> EXERCISE GOAL
Pictures in the records below must be left out. Return exactly the lines from the line with "DON CALLEJON TENNIS – FRIDAYS K-5TH GRADE" to the line with "The Olympics of work", both included.
RECORD EXCERPTS below:
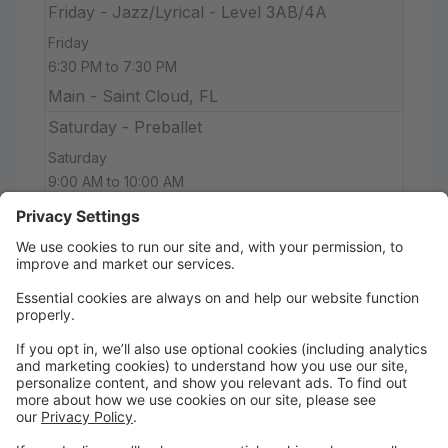
Friday - Jazz/Lyrical - Level 3AB/4A
Friday
6:30 PM to 7:30 PM
Main - Saint Cloud, FL
Saturday - Preballet
Saturday
9:00 AM to 10:00 AM
Main - Saint Cloud, FL
Saturday - Ballet 1
Saturday
10:00 AM to 11:00 AM
Main - Saint Cloud, FL
Saturday - Ballet 2
Saturday
11:00 AM to 12:30 PM
Main - Saint Cloud, FL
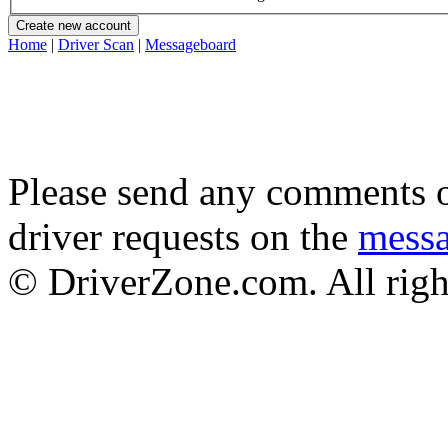
Home
|
Driver Scan
|
Messageboard
Please send any comments o
driver requests on the
mess
© DriverZone.com. All righ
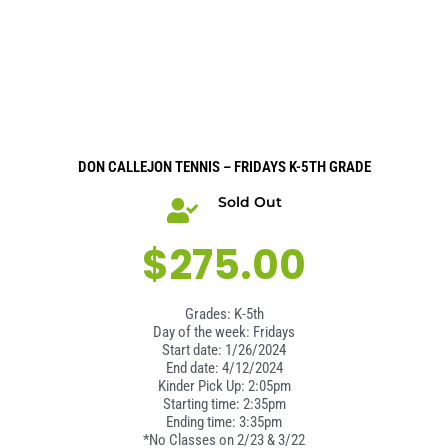
DON CALLEJON TENNIS – FRIDAYS K-5TH GRADE
Sold Out
$
275.00
Grades: K-5th
Day of the week: Fridays
Start date: 1/26/2024
End date: 4/12/2024
Kinder Pick Up: 2:05pm
Starting time: 2:35pm
Ending time: 3:35pm
*No Classes on 2/23 & 3/22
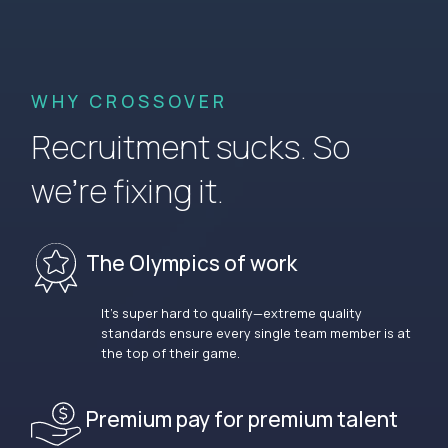
WHY CROSSOVER
Recruitment sucks. So
we’re fixing it.
The Olympics of work
It’s super hard to qualify—extreme quality
standards ensure every single team member is at
the top of their game.
Premium pay for premium talent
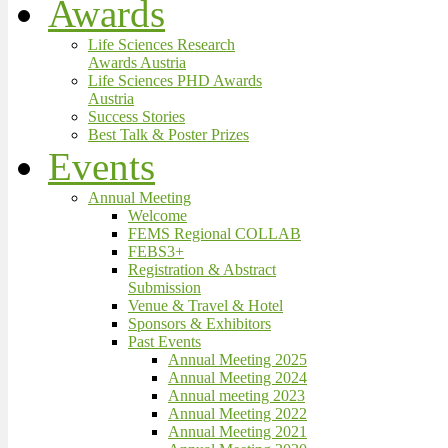
Awards
Life Sciences Research
Awards Austria
Life Sciences PHD Awards
Austria
Success Stories
Best Talk & Poster Prizes
Events
Annual Meeting
Welcome
FEMS Regional COLLAB
FEBS3+
Registration & Abstract
Submission
Venue & Travel & Hotel
Sponsors & Exhibitors
Past Events
Annual Meeting 2025
Annual Meeting 2024
Annual meeting 2023
Annual Meeting 2022
Annual Meeting 2021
End of RECORD EXCERPTS.
> RESPONSE BOX
DON CALLEJON TENNIS – FRIDAYS K-5TH GRADE
Sold Out
$
275.00
Grades: K-5th
Day of the week: Fridays
Start date: 1/26/2024
End date: 4/12/2024
Kinder Pick Up: 2:05pm
Starting time: 2:35pm
Ending time: 3:35pm
*No Classes on 2/23 & 3/22
WHY CROSSOVER
Recruitment sucks. So
we’re fixing it.
The Olympics of work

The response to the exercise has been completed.